探討新穎長鏈非編碼核糖核酸LINC02470在膀胱癌細胞中誘導上皮間質轉化之分子機轉
余枃崠1、黃晟碩2 、何嘉益3 、于承平4 、于大雄5
1國防醫學院醫學系,2國防醫學院病理及寄生蟲研究所,3國防醫學院生命科學研究所,4三軍總醫院病理部, 5三軍總醫院外科部泌尿外科
Studies on the Molecular Mechanisms of a Novel Long Intergenic Non-protein Coding RNA 02470-induced Epithelial-Mesenchymal Transition in Human Bladder Cancer Cell Lines
Ming-Fong Yee1*, Cheng-Shuo Huang2 , Jar-Yi Ho3 , Cheng-Ping Yu4 , Dah-Shyong Yu5
1School of Medicine, National Defense Medical Center, 2Graduate Institute of Pathology and Parasitology, National Defense Medical Center, 3Graduate Institute of Life Science, National Defense Medical Center, 4Department of Pathology, Tri-Service General Hospital, 5Division of Urology, Department of Surgery, Tri-Service General Hospital
Purpose: In accordance with the Ministry of Health and Welfare‘s annual report 2018, the bladder cancer-induced mortality rate in men and women is 2.2% and 1.8% respectively in Taiwan. Although the treatment of bladder cancer has improved a lot in recent years, the prognosis of patients with bladder cancer is often not as good as expected. Searching for an effective diagnostic or prognostic marker is important to achieve the goal of early diagnosis and evaluation of better treatment strategies. Long non-coding RNAs (lncRNAs) play an important role in the progression of genitourinary malignancies, including bladder cancer, renal cell carcinoma, and prostate cancer. We have found that LINC02470, a novel lncRNA, was significantly increased in bladder cancer cell lines and positively associated with aggressiveness. However, its molecular regulations and clinical meanings have not been reported. Hence, the purpose of this study is tried to elucidate the regulatory roles of LINC02470 and evaluated its potential in the diagnosis and prognosis of bladder cancers.

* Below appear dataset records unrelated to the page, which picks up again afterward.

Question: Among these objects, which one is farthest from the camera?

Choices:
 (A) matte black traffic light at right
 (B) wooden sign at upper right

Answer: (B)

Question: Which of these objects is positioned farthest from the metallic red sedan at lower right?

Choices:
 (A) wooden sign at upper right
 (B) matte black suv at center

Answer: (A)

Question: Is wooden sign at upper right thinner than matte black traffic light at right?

Materials and Methods: We selected LINC02470 as the candidate of this study upon a bioinformatic screening using lnCAR database and a comparison of its expression levels among bladder cell lines. The relative expression level of LINC02470 was determined by RTqPCR in different bladder cancer cell lines (low-grade: TSGH 8301 and TSGH 9202, and high-grade T24 and J82) and a human uroepithelial cell line (SV-HUC-1). In these cell lines, loss-of-function experiments were performed to investigate the biological effects of LINC02470 on bladder cancer cell proliferation (MTT assay), migration (Wound Healing Assay) and invasion activity (Transwell). The molecular mechanisms underlying the functions of LINC02470 were determined by western blot and RT-qPCR.

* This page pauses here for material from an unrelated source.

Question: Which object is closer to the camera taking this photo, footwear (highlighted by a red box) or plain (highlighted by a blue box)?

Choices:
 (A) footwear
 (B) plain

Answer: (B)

Results: LINC02470 was significantly up-regulated in high grade bladder cancers and positively associated with its aggressiveness. Further experiments demonstrated that knockdown of LINC02470 inhibited cell proliferation, migration and invasion in T24 and J82 tumor cell. In molecular regulation, The silence of LINC02470 promoted EMT of T24 and J82 bladder cancer cells by inhibiting the interaction between NOTCH4 signaling pathways and downregulating SLUG/TWIST/ZEB2 transcription factors in T24 and J82 bladder cancer cells.
Conclusion: This is the first study that demonstrates LINC02470 playing a significant regulatory role in promotion of EMT and progression of bladder cancer. LINC02470 is an encouraging novel biomarker that can be used for the clinical prognosis prediction of bladder cancer.